__WORK REQUIRED__
Pictures in the records below must be left out. Return exactly the lines from the line with "学び、岐阜にいながら海外留学のような体験が可" to the line with "第一个世界（37）h梁回铮", both included.

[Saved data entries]
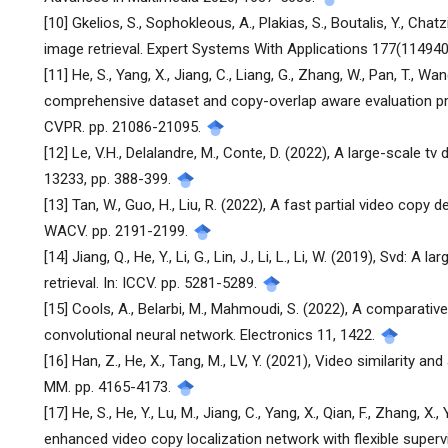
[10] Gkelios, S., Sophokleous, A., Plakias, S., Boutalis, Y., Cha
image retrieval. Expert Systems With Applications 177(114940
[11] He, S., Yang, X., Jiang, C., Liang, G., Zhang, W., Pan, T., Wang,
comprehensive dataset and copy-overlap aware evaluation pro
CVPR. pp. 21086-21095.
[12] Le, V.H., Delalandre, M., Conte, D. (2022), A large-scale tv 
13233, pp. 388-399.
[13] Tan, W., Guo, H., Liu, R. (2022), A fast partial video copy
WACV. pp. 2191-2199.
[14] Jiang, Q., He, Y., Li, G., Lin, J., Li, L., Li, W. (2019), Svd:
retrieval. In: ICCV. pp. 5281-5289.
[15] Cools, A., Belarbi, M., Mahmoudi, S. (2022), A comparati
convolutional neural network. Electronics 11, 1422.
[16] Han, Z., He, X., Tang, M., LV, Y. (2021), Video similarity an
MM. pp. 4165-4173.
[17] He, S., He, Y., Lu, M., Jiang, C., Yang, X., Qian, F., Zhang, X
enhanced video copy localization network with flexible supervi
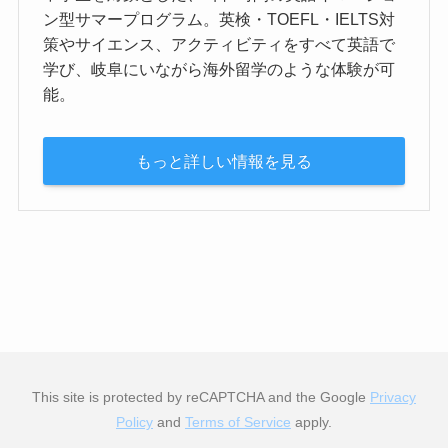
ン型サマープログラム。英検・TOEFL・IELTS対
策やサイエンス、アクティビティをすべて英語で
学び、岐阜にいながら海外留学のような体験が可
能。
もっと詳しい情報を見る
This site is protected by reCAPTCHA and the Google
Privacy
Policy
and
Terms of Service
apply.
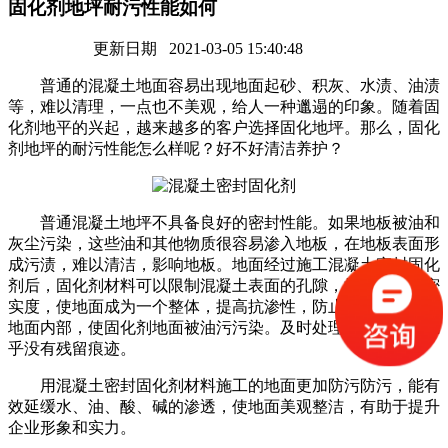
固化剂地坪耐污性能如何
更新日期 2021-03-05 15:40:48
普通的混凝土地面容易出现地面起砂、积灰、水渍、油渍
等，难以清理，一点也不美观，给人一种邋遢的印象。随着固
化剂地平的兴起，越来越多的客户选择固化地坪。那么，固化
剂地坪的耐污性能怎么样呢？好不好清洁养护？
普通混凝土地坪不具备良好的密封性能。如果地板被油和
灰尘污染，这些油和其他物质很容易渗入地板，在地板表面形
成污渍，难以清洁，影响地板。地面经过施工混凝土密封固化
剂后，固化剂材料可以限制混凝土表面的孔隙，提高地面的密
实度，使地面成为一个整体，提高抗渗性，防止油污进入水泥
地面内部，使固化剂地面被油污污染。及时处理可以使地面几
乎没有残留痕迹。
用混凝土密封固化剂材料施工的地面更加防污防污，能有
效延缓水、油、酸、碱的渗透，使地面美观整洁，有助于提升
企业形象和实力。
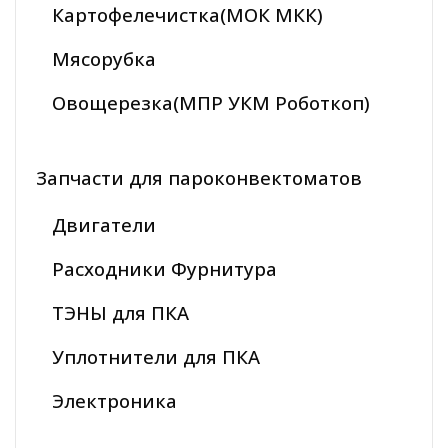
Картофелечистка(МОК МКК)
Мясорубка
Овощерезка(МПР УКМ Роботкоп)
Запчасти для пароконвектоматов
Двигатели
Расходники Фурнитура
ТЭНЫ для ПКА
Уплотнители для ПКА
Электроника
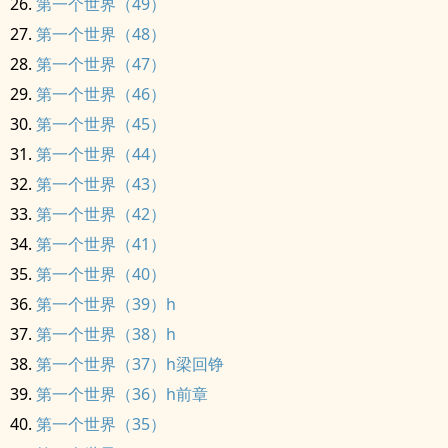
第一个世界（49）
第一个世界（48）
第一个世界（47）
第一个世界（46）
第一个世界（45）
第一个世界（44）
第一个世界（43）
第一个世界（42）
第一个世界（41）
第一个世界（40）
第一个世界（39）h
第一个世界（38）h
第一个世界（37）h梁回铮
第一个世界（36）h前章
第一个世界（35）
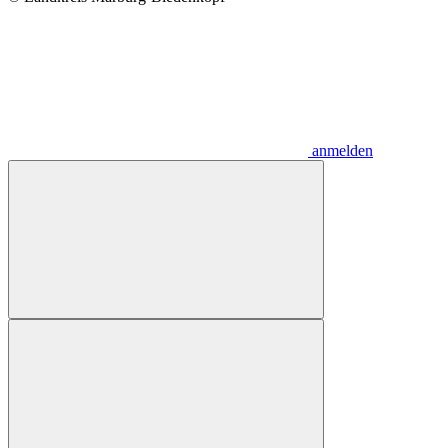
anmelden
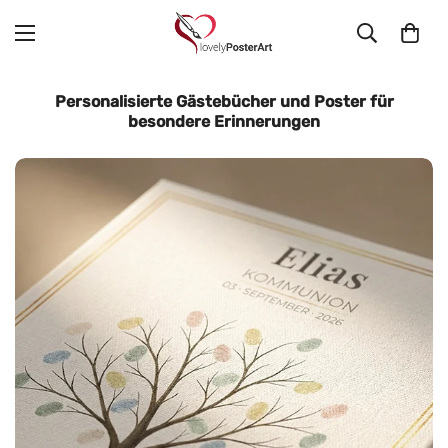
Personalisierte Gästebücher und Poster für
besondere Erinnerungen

---

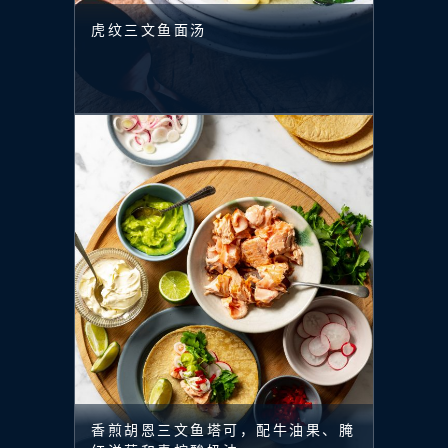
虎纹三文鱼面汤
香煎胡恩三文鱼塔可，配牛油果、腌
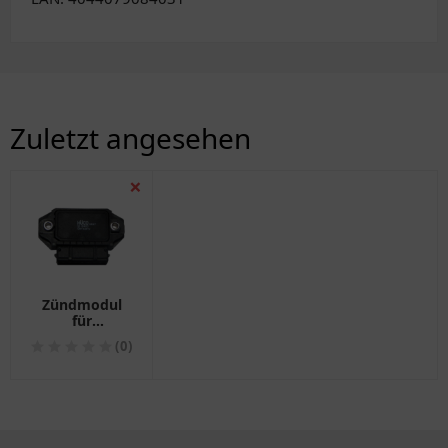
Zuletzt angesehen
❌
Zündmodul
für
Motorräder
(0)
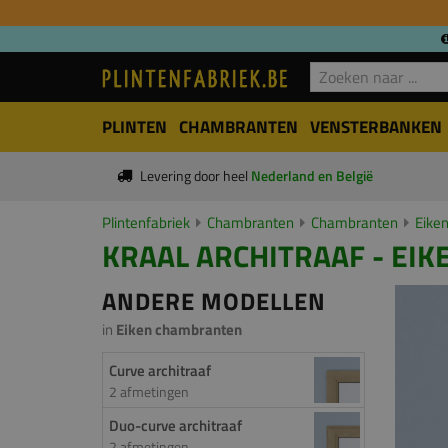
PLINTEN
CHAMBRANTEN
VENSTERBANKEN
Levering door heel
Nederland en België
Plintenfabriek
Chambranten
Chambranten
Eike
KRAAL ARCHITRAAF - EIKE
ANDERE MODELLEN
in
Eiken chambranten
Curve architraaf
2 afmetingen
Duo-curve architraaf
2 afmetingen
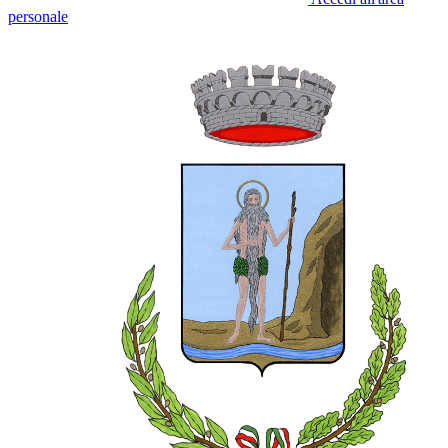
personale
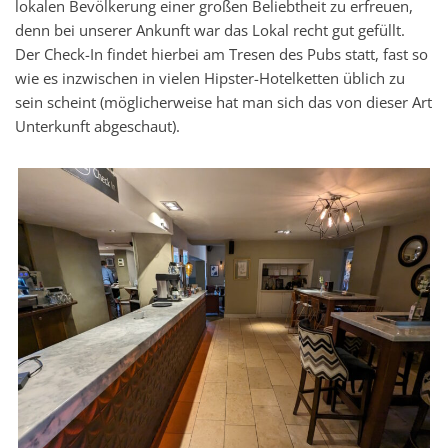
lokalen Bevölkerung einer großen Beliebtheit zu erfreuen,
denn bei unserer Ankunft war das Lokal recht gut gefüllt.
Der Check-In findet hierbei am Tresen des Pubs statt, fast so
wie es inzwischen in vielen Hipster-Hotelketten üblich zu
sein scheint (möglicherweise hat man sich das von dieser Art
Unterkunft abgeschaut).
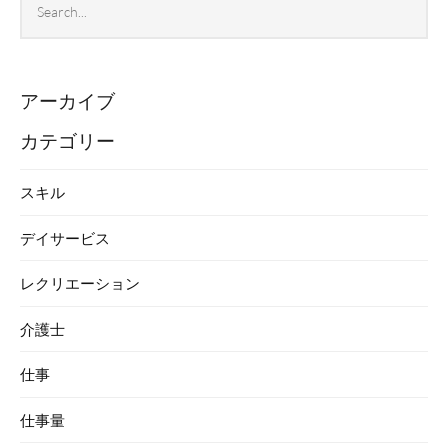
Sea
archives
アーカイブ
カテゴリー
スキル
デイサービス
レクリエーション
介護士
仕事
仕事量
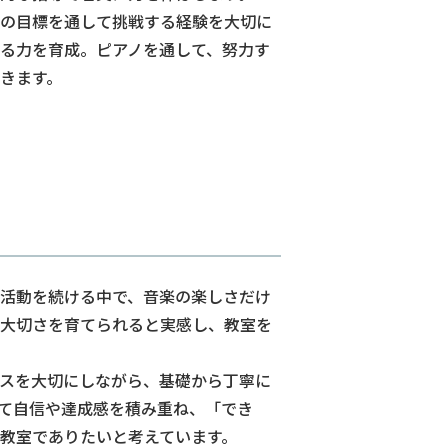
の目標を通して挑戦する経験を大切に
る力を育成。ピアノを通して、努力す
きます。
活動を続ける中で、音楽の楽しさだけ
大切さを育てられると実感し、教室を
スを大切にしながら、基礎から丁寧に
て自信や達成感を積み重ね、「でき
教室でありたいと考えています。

__TASK RESULT__
学び、岐阜にいながら海外留学のような体験が可
能。
もっと詳しい情報を見る
This site is protected by reCAPTCHA and the Google
Privacy
Policy
and
Terms of Service
apply.
固化剂地坪耐污性能如何
更新日期 2021-03-05 15:40:48
普通的混凝土地面容易出现地面起砂、积灰、水渍、油渍
等，难以清理，一点也不美观，给人一种邋遢的印象。随着固
化剂地平的兴起，越来越多的客户选择固化地坪。那么，固化
剂地坪的耐污性能怎么样呢？好不好清洁养护？
普通混凝土地坪不具备良好的密封性能。如果地板被油和
灰尘污染，这些油和其他物质很容易渗入地板，在地板表面形
成污渍，难以清洁，影响地板。地面经过施工混凝土密封固化
剂后，固化剂材料可以限制混凝土表面的孔隙，提高地面的密
实度，使地面成为一个整体，提高抗渗性，防止油污进入水泥
地面内部，使固化剂地面被油污污染。及时处理可以使地面几
乎没有残留痕迹。
用混凝土密封固化剂材料施工的地面更加防污防污，能有
效延缓水、油、酸、碱的渗透，使地面美观整洁，有助于提升
企业形象和实力。
Картофелечистка(МОК МКК)
Мясорубка
Овощерезка(МПР УКМ Роботкоп)
Запчасти для пароконвектоматов
Двигатели
Расходники Фурнитура
ТЭНЫ для ПКА
Уплотнители для ПКА
Электроника
第一个世界（49）
第一个世界（48）
第一个世界（47）
第一个世界（46）
第一个世界（45）
第一个世界（44）
第一个世界（43）
第一个世界（42）
第一个世界（41）
第一个世界（40）
第一个世界（39）h
第一个世界（38）h
第一个世界（37）h梁回铮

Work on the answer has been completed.